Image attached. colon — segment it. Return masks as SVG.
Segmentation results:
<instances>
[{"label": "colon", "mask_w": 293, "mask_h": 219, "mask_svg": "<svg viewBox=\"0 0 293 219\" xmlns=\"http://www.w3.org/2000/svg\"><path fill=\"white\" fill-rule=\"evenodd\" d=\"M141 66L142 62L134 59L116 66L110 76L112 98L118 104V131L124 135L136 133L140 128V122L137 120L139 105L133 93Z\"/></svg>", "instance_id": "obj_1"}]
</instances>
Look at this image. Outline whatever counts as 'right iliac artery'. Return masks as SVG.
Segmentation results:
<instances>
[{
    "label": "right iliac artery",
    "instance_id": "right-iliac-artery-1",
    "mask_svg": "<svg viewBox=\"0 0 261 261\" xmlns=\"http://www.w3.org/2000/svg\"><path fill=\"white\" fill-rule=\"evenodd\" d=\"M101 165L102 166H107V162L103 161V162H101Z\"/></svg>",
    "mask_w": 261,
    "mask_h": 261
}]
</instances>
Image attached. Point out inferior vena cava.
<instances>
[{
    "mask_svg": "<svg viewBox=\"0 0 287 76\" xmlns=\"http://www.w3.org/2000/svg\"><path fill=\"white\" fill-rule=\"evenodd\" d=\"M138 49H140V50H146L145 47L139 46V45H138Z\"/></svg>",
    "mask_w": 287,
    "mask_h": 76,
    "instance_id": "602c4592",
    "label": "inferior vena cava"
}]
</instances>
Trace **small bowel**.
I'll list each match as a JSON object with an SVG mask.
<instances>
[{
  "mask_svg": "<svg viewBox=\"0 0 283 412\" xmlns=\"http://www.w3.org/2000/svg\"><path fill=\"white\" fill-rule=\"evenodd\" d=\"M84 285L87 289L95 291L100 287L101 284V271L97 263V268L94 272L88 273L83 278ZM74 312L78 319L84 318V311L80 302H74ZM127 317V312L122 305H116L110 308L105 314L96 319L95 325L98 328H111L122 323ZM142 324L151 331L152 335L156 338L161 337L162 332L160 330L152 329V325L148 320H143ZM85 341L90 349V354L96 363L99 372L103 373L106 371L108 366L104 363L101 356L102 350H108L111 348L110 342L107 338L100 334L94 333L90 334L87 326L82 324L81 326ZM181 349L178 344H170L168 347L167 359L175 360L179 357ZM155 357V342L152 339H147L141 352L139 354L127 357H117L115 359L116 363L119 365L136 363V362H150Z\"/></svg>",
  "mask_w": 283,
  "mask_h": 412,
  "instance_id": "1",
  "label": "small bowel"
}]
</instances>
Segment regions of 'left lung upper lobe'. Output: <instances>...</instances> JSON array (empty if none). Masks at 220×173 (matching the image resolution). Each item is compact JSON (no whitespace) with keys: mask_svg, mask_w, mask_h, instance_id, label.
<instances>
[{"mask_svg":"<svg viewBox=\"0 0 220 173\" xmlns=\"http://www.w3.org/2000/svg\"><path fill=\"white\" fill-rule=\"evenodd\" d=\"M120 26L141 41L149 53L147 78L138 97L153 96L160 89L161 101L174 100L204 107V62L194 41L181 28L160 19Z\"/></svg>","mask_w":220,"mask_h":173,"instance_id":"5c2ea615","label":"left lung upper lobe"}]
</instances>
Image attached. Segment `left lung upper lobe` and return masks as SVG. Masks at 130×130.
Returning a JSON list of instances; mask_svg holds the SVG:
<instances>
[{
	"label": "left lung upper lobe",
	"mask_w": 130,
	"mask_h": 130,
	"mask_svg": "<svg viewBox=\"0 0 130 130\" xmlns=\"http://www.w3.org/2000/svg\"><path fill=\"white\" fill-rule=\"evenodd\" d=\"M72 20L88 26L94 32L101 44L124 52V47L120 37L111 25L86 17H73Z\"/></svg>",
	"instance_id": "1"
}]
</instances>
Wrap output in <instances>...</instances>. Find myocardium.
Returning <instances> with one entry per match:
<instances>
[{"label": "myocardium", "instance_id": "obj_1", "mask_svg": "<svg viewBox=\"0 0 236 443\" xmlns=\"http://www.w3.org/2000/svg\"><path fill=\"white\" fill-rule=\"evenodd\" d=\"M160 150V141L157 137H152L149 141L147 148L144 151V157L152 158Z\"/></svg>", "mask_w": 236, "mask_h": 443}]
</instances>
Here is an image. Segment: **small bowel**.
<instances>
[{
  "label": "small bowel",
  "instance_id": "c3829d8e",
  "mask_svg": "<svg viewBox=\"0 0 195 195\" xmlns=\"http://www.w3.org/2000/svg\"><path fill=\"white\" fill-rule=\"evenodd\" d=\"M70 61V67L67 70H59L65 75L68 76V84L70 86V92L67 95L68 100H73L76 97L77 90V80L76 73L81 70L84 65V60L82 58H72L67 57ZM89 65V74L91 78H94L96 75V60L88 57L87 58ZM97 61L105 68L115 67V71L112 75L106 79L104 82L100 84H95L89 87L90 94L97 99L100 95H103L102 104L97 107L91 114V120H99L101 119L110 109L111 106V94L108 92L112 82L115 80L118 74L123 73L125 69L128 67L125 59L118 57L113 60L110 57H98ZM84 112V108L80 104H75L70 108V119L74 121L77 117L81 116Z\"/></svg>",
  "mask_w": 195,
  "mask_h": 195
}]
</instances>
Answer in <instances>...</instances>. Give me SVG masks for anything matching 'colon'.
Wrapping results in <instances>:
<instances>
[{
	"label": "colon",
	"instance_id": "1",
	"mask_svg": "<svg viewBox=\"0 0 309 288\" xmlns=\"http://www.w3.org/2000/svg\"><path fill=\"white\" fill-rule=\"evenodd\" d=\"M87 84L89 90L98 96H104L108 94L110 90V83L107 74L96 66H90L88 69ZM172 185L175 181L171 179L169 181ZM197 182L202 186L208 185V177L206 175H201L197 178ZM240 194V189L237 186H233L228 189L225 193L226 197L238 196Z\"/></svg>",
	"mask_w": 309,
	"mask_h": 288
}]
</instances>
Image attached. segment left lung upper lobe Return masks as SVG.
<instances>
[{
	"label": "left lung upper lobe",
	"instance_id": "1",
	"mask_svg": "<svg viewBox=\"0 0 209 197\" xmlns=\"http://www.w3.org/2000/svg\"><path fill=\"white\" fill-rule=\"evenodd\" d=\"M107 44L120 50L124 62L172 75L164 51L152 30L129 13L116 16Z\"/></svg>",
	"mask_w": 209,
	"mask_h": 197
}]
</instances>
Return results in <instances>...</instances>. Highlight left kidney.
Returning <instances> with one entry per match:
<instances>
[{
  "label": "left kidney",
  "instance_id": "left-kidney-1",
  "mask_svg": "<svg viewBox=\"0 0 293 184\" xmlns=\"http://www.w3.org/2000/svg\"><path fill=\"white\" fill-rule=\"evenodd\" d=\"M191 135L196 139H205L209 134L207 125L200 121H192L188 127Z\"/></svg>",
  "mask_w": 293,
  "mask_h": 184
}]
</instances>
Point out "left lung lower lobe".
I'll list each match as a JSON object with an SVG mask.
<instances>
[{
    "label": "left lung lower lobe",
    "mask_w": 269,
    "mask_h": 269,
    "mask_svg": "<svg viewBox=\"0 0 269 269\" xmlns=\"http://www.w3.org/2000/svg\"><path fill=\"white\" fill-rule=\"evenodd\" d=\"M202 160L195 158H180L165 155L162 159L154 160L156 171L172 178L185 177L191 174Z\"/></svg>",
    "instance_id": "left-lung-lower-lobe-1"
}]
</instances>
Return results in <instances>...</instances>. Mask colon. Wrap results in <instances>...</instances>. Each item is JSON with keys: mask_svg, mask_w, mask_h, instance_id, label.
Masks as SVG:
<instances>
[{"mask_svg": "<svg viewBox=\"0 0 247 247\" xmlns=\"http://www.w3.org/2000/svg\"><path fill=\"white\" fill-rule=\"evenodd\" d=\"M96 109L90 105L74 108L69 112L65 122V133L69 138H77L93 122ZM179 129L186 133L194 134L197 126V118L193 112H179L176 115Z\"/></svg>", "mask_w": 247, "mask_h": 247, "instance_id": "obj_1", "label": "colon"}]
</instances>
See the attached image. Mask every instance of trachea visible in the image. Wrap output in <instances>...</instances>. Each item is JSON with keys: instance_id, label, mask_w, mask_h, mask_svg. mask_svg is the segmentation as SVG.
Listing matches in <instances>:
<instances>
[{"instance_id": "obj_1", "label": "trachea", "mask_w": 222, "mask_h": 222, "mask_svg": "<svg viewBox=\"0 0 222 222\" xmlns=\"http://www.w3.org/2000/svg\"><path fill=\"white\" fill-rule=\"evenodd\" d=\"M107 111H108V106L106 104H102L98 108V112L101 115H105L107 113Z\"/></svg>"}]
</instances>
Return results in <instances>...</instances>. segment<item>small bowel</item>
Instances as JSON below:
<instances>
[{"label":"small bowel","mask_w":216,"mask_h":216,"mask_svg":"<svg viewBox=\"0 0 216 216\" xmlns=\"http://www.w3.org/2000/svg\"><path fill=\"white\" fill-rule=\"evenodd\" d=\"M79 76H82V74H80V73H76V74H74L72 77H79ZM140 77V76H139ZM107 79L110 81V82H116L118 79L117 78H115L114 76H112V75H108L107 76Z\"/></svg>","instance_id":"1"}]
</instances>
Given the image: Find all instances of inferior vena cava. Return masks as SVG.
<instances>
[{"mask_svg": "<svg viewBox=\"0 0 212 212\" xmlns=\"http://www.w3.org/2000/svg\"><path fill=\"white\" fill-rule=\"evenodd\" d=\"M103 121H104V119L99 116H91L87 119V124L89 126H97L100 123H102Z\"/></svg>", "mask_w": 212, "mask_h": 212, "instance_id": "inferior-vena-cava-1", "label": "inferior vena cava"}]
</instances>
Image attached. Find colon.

▶ **WHAT YOU SHOULD DO**:
What you copy out must be exactly the lines from the line containing "Return results in <instances>...</instances>. segment<item>small" through the end of the records.

▶ **ANSWER BELOW**:
Return results in <instances>...</instances>. segment<item>small bowel</item>
Instances as JSON below:
<instances>
[{"label":"small bowel","mask_w":216,"mask_h":216,"mask_svg":"<svg viewBox=\"0 0 216 216\" xmlns=\"http://www.w3.org/2000/svg\"><path fill=\"white\" fill-rule=\"evenodd\" d=\"M79 76H82V74H80V73H76V74H74L72 77H79ZM140 77V76H139ZM107 79L110 81V82H116L118 79L117 78H115L114 76H112V75H108L107 76Z\"/></svg>","instance_id":"1"}]
</instances>
Given the image: Find all instances of inferior vena cava. Return masks as SVG.
<instances>
[{"mask_svg": "<svg viewBox=\"0 0 212 212\" xmlns=\"http://www.w3.org/2000/svg\"><path fill=\"white\" fill-rule=\"evenodd\" d=\"M103 121H104V119L99 116H91L87 119V124L89 126H97L100 123H102Z\"/></svg>", "mask_w": 212, "mask_h": 212, "instance_id": "inferior-vena-cava-1", "label": "inferior vena cava"}]
</instances>
Image attached. Find colon.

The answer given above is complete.